Il piano regionale prevede attività di informazione e sensibilizzazione (a partire da baristi, tabaccai, gestori dei punti scommessa), interventi di prevenzione nelle scuole e nei centri anziani,  programmi di cura e di riabilitazione, valorizzazione delle esperienze territoriali del mutuo aiuto.

 

Tra le novità, oltre alla valorizzazione delle esperienze di auto-mutuo-aiuto, ci sono strategie di approccio per categorie (tra le nuove vittime del gioco i più vulnerabili appaiono gli anziani e le donne, oltre ai giovani specie se con basso grado di istruzione) e la sperimentazione di risposte residenziali o semiresidenziali: comunità protette e centri diurni per ‘disintossicare’ le vittime dell’azzardo e delle scommesse e aiutarle a recuperare una ‘normalità’ di vita.

 

Il budget di spesa per le attività previste dal piano regionale ammonta a 5.3 milioni di euro, di cui 4.050.000 provenienti dal Fondo nazionale per il gioco patologico e 1.280.000 euro dal Fondo sanitario regionale. Un quarto dei fondi è destinato alla prevenzione, due terzi, pari a 3.520.000 euro, per interventi di cura e riabilitazione.

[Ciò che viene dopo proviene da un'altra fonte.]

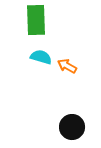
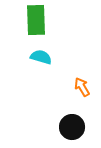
orange arrow: moved 15 px right, 21 px down; rotated 30 degrees clockwise
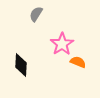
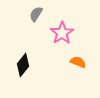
pink star: moved 11 px up
black diamond: moved 2 px right; rotated 35 degrees clockwise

Il rimanente va per le attività istituzionali (tavoli regionali e provinciali di coordinamento, reti tra comuni) e per quelle di ricerca, coordinate dall’Università di Verona.

 

“La vigilanza nei confronti di questa emergenza sanitaria e sociale non nasce oggi – ha specificato l’assessore – E’ dal 2000 che i Servizi per le tossicodipendenze del Veneto hanno iniziato ad occuparsi, in modo sperimentale di questa particolare dipendenza che non usa sostanze. Anche la legislazione regionale è ripetutamente intervenuto inserendo il gioco d’azzardo nei programmi del Piano sociosanitario regionale, prevedendo con la finanziaria del 2015 piani di prevenzione e azioni dissuasorie nei confronti dei pubblici esercenti che installano slot e videolotterie e, nel 2016, con norme urbanistiche in merito a distanze minime dei punti gioco dai cosiddetti ‘luoghi sensibili’, come scuole, centri di aggregazione e centri per anziani. Il Veneto è, inoltre, una delle quattro regioni italiane che ha sottoscritto il Manifesto contro le lupopatie, per impegnare il governo a non favorire l’industria del gioco”.

 

Una posizione che l’assessore regionale ribadirà anche in occasione della prossima Conferenza unificata Stato-Regioni, prevista a settembre, dedicata a trovare l’intesa sulla proposta di regolamentazione dei ‘punti gioco’ messa a punto dal sottosegretario Baretta: “Al Governo e alle altre Regioni - ha scandito l’assessore – ribadiremo la nostra posizione: chiediamo che lo Stato  riconosca gli sforzi messi in campo da questa amministrazione e dagli enti locali del Veneto e rispetti gli interventi normativi più restrittivi sinora attuati a livello locale per stabilire distanze minime e orari di apertura dei punti gioco”.